A Cureus safety audit using Japanese symptom vignettes found persistent under-triage of red-flag cases by a large language model, even when near-deterministic decoding improved reproducibility. The result reinforces a growing concern in healthcare AI: consistency is not the same as safety.

Source: Cureus

One of the most important distinctions in clinical AI is the gap between reliability and correctness. The Cureus audit of lay self-triage makes that distinction concrete: the model became more reproducible under near-deterministic decoding, yet it still under-triaged dangerous cases. In other words, it could make the same mistake more consistently.

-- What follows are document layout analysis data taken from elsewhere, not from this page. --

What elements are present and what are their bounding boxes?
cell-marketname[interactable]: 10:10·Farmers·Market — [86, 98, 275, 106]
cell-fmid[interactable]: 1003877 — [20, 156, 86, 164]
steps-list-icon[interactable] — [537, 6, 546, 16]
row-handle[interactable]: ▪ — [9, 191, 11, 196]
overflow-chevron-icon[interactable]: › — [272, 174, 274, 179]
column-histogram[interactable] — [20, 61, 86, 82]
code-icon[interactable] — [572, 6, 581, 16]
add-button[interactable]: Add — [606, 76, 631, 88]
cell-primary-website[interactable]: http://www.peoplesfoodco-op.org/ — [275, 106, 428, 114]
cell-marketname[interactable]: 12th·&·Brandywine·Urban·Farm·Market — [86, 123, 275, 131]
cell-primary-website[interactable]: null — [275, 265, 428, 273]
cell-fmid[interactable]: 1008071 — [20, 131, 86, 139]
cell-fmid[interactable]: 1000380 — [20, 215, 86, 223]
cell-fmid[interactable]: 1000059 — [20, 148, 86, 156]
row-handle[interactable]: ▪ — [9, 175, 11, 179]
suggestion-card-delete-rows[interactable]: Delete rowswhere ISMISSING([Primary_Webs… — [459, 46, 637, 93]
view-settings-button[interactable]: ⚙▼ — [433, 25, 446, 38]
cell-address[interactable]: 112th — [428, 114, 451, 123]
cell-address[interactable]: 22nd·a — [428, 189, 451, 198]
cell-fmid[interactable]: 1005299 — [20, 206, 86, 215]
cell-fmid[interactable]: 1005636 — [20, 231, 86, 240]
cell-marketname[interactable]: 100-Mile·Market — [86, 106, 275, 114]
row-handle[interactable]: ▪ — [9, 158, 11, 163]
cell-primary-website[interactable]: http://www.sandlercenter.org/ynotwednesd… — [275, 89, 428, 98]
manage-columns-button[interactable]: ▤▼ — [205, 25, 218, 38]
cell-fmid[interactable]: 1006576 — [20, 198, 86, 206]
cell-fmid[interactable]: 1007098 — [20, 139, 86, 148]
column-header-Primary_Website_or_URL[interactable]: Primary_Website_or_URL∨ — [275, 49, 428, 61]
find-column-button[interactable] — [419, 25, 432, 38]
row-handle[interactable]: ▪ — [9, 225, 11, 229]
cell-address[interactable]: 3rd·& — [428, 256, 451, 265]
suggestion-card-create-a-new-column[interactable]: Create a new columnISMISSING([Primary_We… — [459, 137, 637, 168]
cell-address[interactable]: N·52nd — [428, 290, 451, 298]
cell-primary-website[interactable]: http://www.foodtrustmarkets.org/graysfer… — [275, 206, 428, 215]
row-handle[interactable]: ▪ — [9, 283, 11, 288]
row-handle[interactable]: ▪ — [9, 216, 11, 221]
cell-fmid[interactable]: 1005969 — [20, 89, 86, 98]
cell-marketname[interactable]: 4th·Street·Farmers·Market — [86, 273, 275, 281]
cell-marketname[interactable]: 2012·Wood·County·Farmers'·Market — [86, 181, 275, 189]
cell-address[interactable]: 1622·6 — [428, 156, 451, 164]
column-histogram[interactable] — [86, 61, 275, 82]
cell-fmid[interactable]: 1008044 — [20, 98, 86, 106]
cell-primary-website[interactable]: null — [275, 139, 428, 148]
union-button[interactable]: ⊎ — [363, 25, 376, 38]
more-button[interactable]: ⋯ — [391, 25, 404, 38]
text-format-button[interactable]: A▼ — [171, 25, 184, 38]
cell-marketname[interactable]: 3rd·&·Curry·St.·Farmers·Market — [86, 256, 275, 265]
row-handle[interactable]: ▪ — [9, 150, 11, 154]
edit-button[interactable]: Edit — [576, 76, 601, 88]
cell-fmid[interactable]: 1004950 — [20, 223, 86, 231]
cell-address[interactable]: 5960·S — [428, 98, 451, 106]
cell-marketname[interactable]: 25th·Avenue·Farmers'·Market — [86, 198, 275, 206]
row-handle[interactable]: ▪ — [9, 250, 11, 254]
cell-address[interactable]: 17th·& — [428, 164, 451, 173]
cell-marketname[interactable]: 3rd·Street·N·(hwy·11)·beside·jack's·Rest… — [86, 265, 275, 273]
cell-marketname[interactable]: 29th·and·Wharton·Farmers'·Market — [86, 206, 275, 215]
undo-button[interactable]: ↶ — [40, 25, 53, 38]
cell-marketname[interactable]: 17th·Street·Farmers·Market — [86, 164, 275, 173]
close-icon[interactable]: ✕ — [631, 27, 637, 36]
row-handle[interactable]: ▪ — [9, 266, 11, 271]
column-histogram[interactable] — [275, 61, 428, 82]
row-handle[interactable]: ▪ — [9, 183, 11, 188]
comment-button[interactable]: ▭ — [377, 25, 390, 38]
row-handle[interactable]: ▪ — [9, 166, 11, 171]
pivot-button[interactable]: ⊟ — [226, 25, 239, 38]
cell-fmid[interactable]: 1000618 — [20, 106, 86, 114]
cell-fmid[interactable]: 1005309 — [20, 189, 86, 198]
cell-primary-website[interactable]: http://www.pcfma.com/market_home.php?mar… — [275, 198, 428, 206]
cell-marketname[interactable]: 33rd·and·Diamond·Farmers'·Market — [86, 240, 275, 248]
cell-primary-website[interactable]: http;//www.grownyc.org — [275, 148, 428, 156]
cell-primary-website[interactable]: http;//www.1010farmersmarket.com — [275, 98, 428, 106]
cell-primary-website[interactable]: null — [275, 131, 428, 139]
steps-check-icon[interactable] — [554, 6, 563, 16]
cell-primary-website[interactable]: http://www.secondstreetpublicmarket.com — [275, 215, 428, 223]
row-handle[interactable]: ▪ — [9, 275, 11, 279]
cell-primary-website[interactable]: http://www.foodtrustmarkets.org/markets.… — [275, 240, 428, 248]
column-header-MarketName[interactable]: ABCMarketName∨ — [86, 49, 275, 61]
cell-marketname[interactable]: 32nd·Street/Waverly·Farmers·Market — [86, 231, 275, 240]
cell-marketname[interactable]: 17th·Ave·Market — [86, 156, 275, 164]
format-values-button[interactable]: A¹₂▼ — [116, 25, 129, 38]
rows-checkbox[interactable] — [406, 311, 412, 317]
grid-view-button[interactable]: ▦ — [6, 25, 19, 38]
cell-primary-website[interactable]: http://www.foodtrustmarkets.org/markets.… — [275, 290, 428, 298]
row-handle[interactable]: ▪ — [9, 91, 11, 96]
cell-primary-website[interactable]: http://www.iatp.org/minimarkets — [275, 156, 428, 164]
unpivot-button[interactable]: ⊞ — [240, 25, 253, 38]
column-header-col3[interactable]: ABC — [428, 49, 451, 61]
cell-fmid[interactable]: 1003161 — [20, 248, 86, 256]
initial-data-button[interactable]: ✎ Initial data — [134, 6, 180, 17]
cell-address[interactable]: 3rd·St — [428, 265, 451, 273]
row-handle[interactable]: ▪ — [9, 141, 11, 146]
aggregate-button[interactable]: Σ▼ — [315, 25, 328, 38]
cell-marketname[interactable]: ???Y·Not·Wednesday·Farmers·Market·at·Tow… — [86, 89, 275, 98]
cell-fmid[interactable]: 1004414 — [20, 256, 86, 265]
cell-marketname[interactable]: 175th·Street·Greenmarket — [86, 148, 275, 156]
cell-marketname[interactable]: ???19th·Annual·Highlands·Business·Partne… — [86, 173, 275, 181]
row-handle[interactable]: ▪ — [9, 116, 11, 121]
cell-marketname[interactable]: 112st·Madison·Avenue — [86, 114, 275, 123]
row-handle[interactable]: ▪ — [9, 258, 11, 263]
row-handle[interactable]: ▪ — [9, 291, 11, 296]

That is a crucial warning for any healthcare organization considering patient-facing symptom guidance. Self-triage tools sit close to the point of harm because they influence whether people seek urgent care, delay care, or self-manage. If red-flag symptoms are systematically downplayed, the product risk is not theoretical—it directly affects escalation behavior.

The study is also notable for using Japanese symptom vignettes, which broadens the conversation beyond English-language evaluations. Clinical safety problems in LLMs are not just a matter of translation or localization. They are tied to deeper issues such as probabilistic reasoning, risk calibration, and the model’s tendency to produce plausible reassurance in ambiguous situations.

The industry implication is that consumer health AI needs a stricter evidence framework than many vendors currently assume. Better prompt engineering and decoding controls may improve operational neatness, but they do not solve core clinical failure modes. If triage is the use case, systems will need conservative escalation logic, explicit guardrails, and ongoing post-deployment monitoring—not just better conversational UX.